After a six hour training session on April 17 with participation from 37 brothers, Sigma Chi became the first fraternity chapter on campus to be Green Dot trained as a house in efforts to prevent sexual assault on DePauw’s campus.

Green Dot, a national organization whose mission is to eradicate sexual assault, was brought to DePauw’s campus this academic year. 

Last year, Sigma Chi and other Interfraternity Council (IFC) fraternities had the opportunity to make “It’s On Us” videos, acknowledging that it’s their responsibilities as college men to stop sexual assault on campuses. Although the videos brought awareness to the issue, Sigma Chi decided to go one step further toward decreasing sexual assault by participating in Green Dot training for the members of their chapter.

“We all well knew that standing in front of a camera and reading a script wasn’t enough to show our commitment to being part of the solution,” said senior Grant Walters, who was the Sigma Chi president when the videos were being made. “We had to walk the walk as well.”

In the fall, a group of brothers signed up for a Green Dot training session over Winter Term, but circumstances outside of their control postponed the training. Once pledgeship began, they knew that asking their potential new members to attend a training session with them could be misconstrued, and would take away from the essential voluntary nature of learning how to be a Green Dot. Once initiation occurred and spring break had passed, current Sigma Chi President Nick Polanco organized a Sunday training session for as many brothers that were interested and available. The chapter had 37 members attend the training, but they hope to have another training session for the brothers that had conflicts.

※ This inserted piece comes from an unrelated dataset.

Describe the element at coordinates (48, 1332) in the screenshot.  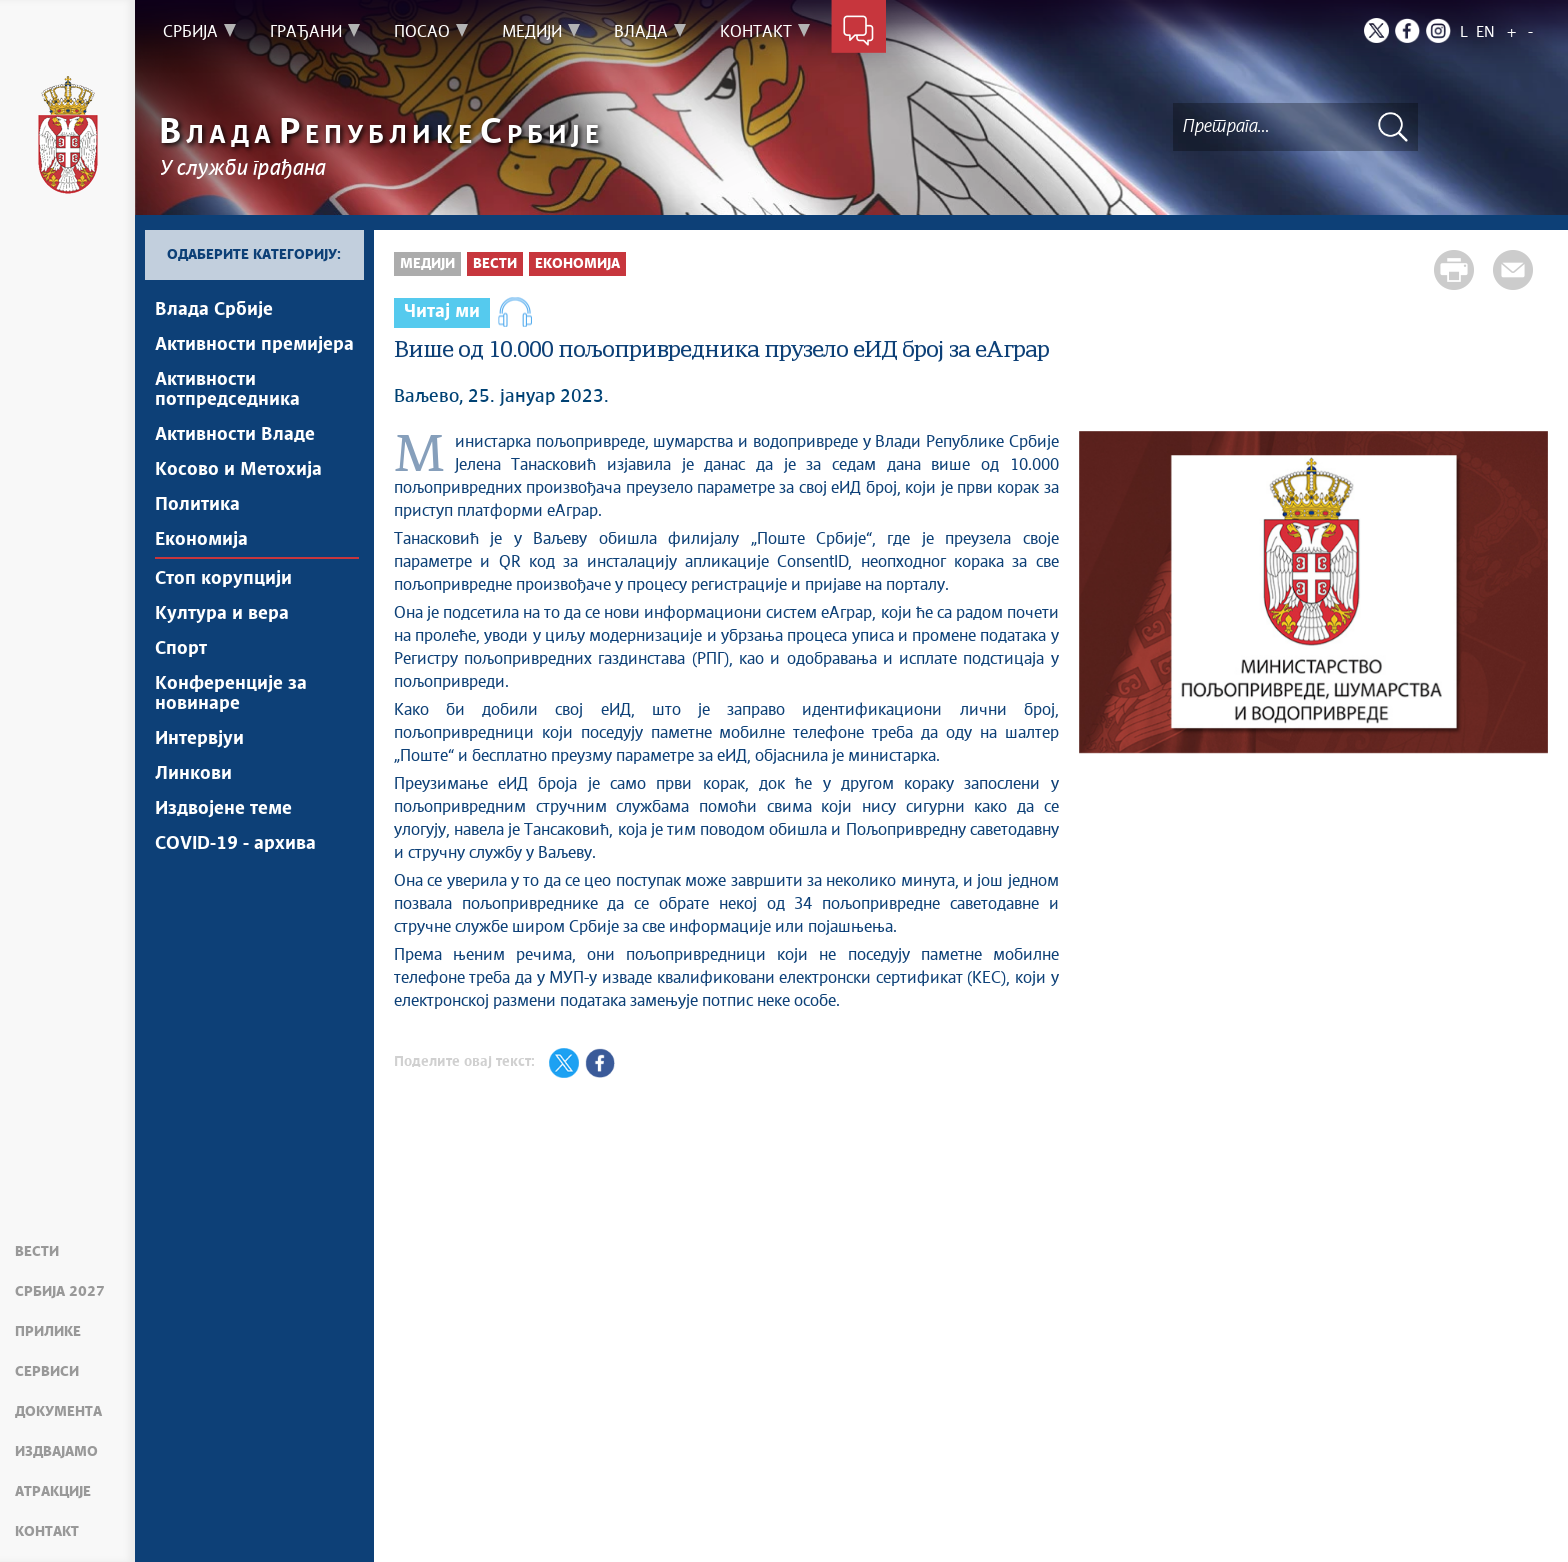 I see `Прилике` at that location.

“Becoming Green Dot trained was 100 percent voluntary,” Walters said. “The facilitators explained that if anyone wanted to leave at any point, they would rather have committed participants than people feeling forced to be there. Not a brother left during the [six] hour session.”

Members of Kappa Kappa Gamma, Delta Upsilon and Beta Theta Pi took part in a condensed, one-hour Green Dot program session, but Walters believes other chapters on campus could benefit from completing the full training.

“I would absolutely recommend that other fraternities get certified in a group session, because it creates a space of open communication and honesty that can be hard to come by for young men,” he said. “Fraternal organizations were created to better and bond other men through community, and I felt not only more informed about sexual assault leaving the session, but closer to my brothers that are taking legitimate action to combat this issue.”

Kyle Garner, a first-year member of Sigma Chi, felt that the experience was worth it.

“Although long, the Green Dot training was a very rewarding experience that I was happy to go through alongside my new brothers,” he said.

“Becoming a Green Dot isn’t something you can accomplish in a [six] hour session,” Walters added. “However, it’s a commitment to a culture of care, a way of thinking that’s about more than yourself, and is as much an act to be practiced as the values of which fraternal organizations were founded upon.”

While Polanco took the initiative in scheduling the training for the chapter, he was encouraged by his brothers to schedule the session sooner rather than later.

“When I proposed the idea of our chapter getting a personal Green Dot training session, I was urged by an entire house of men to schedule the date, and do it fast,” he said. “They saw the importance of the Green Dot Program and wanted to help make DePauw a safer place. …I am hoping that all members of the DePauw community see the merit in Green Dot training, and that other chapters can also join the fight in making DePauw a safe place for all students.”